Describing your post-apocalyptic zombie novel as "a journey between a father an son" Cormac McCarthy, I'm looking at you. And guess what, zombies trump father/son bonding when it comes to book jacket marketing. Just because you were on Oprah doesn't mean The Road doesn't belong right there next to Max Brooks' World War Z.
4 – Paying for stories in "exposure". Sure, this is a typical method of payment for little tiny webzines, but you know, if I want exposure I'll take off my clothes. How about this, how about offering a token payment of $5 for the rights to a story, or running a contest or something where there's some money in it. I wouldn't build a set of cabinets and just give it to you, why on Earth do you think I'd do that with writing? And for the magazines that do pay close to pro-rates, but only to writers of note while the rest of us get "exposure" get bent, sideways, twice.
3 – Fetishizing the physical act of writing, and I don't mean having a favorite pen or preferred style of keyboard either. I mean insisting that you can't write anything meaningful unless you're scratching away with an antique, chrome and silver fountain pen, using imported Portuguese fuscia glitter ink, in a $100 custom, handcrafted, sun-dried rice paper and papyrus medium weight rough edge paper, hard backed, wombat-leather covered silver inlaid, monogrammed notebook fastened together with synthetic ostrich tendons imported from Lapland between two hand rolled Aztek terra cotta sconces burning saffron scented, Icelandic dripless beeswax candles on a mahogany replica of John Steinbeck's desk, only during the full moon, of a leap year, when American Idol is in reruns.

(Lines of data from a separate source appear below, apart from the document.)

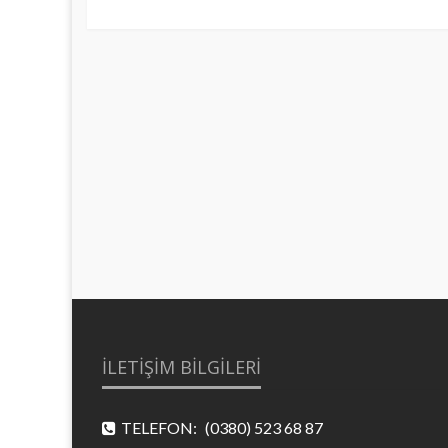
Post
gezinmesi
İLETİŞİM BİLGİLERİ
TELEFON:
(0380) 523 68 87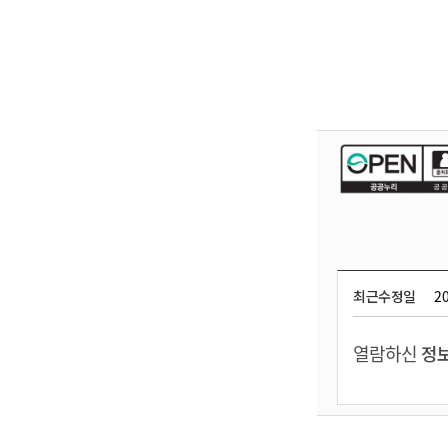
최근수정일
20
열람하신
정보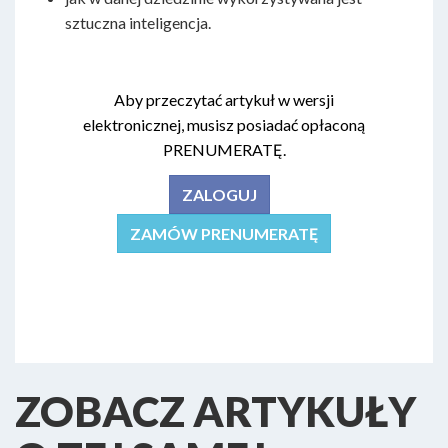
sztuczna inteligencja.
Aby przeczytać artykuł w wersji
elektronicznej, musisz posiadać opłaconą
PRENUMERATĘ.
ZALOGUJ
ZAMÓW PRENUMERATĘ
ZOBACZ ARTYKUŁY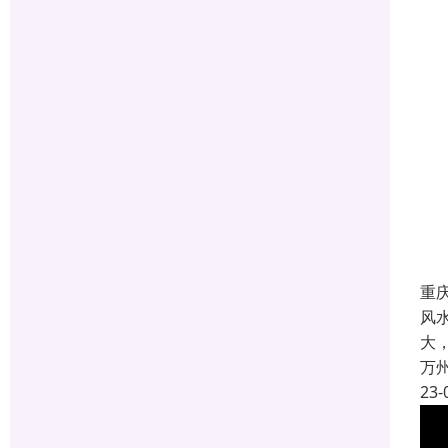
重
风
大
万
23-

This doesn't make your writing better, it simply makes it more annoying for anyone who has to listen to you talk about your "routine". This goes for antique typewriter fetishists, and operating system/word processor fanatics.

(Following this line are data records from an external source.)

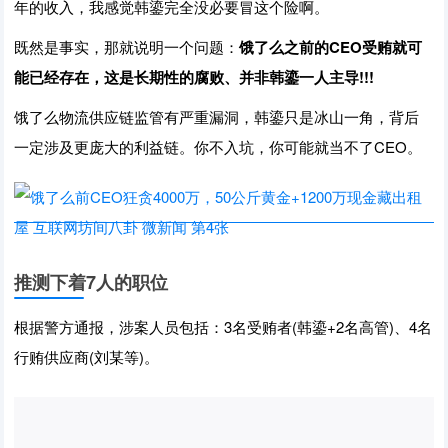
年的收入，我感觉韩鎏完全没必要冒这个险啊。
既然是事实，那就说明一个问题：
饿了么之前的CEO受贿就可
能已经存在，这是长期性的腐败、并非韩鎏一人主导!!!
饿了么物流供应链监管有严重漏洞，韩鎏只是冰山一角，背后
一定涉及更庞大的利益链。你不入坑，你可能就当不了CEO。
推测下着7人的职位
根据警方通报，涉案人员包括：3名受贿者(韩鎏+2名高管)、4名
行贿供应商(刘某等)。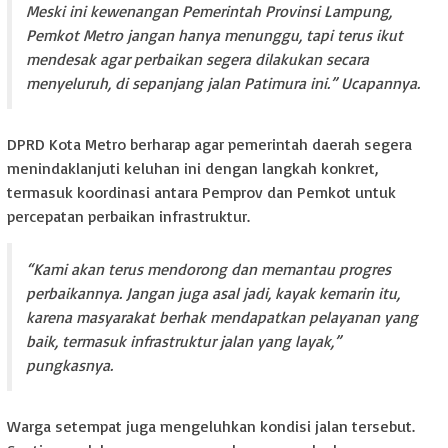
Meski ini kewenangan Pemerintah Provinsi Lampung,
Pemkot Metro jangan hanya menunggu, tapi terus ikut
mendesak agar perbaikan segera dilakukan secara
menyeluruh, di sepanjang jalan Patimura ini.” Ucapannya.
DPRD Kota Metro berharap agar pemerintah daerah segera
menindaklanjuti keluhan ini dengan langkah konkret,
termasuk koordinasi antara Pemprov dan Pemkot untuk
percepatan perbaikan infrastruktur.
“Kami akan terus mendorong dan memantau progres
perbaikannya. Jangan juga asal jadi, kayak kemarin itu,
karena masyarakat berhak mendapatkan pelayanan yang
baik, termasuk infrastruktur jalan yang layak,”
pungkasnya.
Warga setempat juga mengeluhkan kondisi jalan tersebut.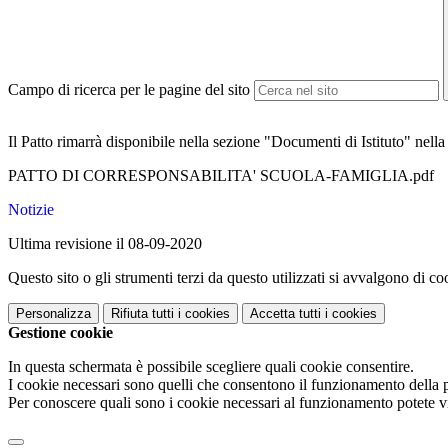
Campo di ricerca per le pagine del sito
Il Patto rimarrà disponibile nella sezione "Documenti di Istituto" nel
PATTO DI CORRESPONSABILITA' SCUOLA-FAMIGLIA.pdf
Notizie
Ultima revisione il 08-09-2020
Questo sito o gli strumenti terzi da questo utilizzati si avvalgono di coo
Personalizza
Rifiuta tutti
i cookies
Accetta tutti
i cookies
Gestione cookie
In questa schermata è possibile scegliere quali cookie consentire.
I cookie necessari sono quelli che consentono il funzionamento della pi
Per conoscere quali sono i cookie necessari al funzionamento potete v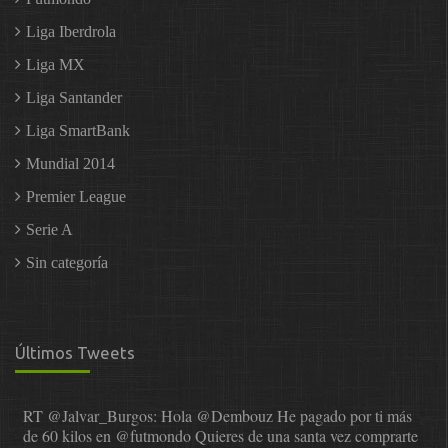
Liga Iberdrola
Liga MX
Liga Santander
Liga SmartBank
Mundial 2014
Premier League
Serie A
Sin categoría
Últimos Tweets
RT
@Jalvar_Burgos
: Hola
@Dembouz
He pagado por ti más
de 60 kilos en
@futmondo
Quieres de una santa vez comprarte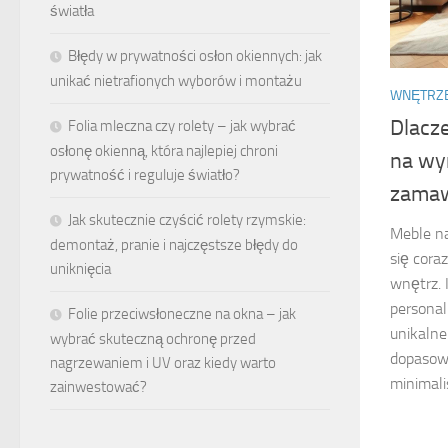
światła
Błędy w prywatności osłon okiennych: jak
unikać nietrafionych wyborów i montażu
WNĘTRZ
Dlacz
Folia mleczna czy rolety – jak wybrać
osłonę okienną, która najlepiej chroni
na wym
prywatność i reguluje światło?
zamaw
Jak skutecznie czyścić rolety rzymskie:
Meble na
demontaż, pranie i najczęstsze błędy do
się cora
uniknięcia
wnętrz. 
personal
Folie przeciwsłoneczne na okna – jak
unikalne
wybrać skuteczną ochronę przed
dopasow
nagrzewaniem i UV oraz kiedy warto
minimali
zainwestować?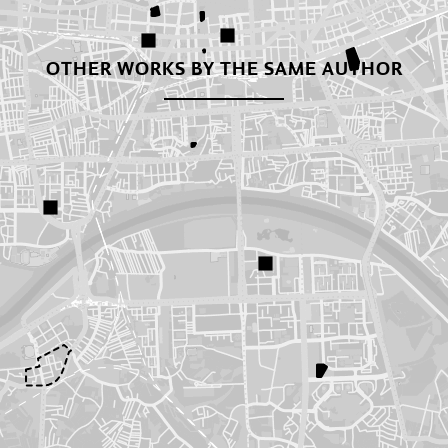
OTHER WORKS BY THE SAME AUTHOR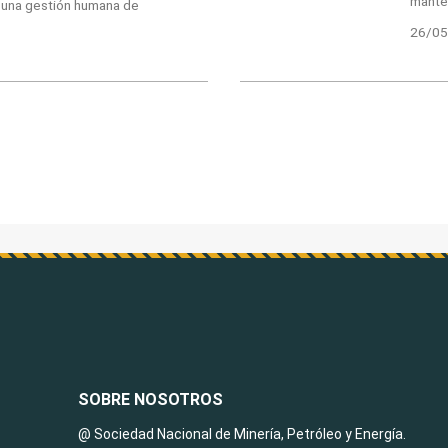
manten
 una gestión humana de
26/05
SOBRE NOSOTROS
@ Sociedad Nacional de Minería, Petróleo y Energía.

Seriously. Just write, okay? If it's good, we don't care if it's written on bar napkins in drool.
2 – Self pitying, naval gazing, blog-filling laments about impersonal rejection letters from big magazines/publishers. Seriously, they probably didn't even read past the first page. You should treat these things like junk mail, because they're junk. If an editor (or the cadre of associate editors working for an editor) can't spend five minutes typing out, in e-mail, that they couldn't take your story because the characters weren't fleshed out enough, then move on to the next magazine. I know the tendency when you get one of these "dear Writer" letters is to immediately consume an entire 2 gallon box of department store Zinfandel (for the ladies) or an entire case of Old Milwaukee Light (for the fellas) while sitting in a clawfoot bathtub filled with butter crunch ice cream and listening to Michael Buble/Ronny James Dio CDs, but seriously, toughen that ego a little huh, you're making a spectacle of yourselves.
1 – And finally, at Number One… Increasingly ludicrous turnaround time for submissions. I mean, a month… three… I can dig it. But seriously, sitting on a short story or sample chapters of a novel for 6-12 months is stretching believability, demanding no simultaneous submissions is even sillier. Tell you what, you turn our work around in a reasonable amount of time, and we might even subscribe to your magazines or buy books by your other authors. Don't think that because we're offering you the chance to buy a short story that you're like, our steady eddy or anything, because the bottom line, and it should be the bottom line for ALL writers, is that unless there's a check/contract on the way, the publication rights are up for grabs.
So there's the list. Have a great new year and get cracking. We have loads of stories to write.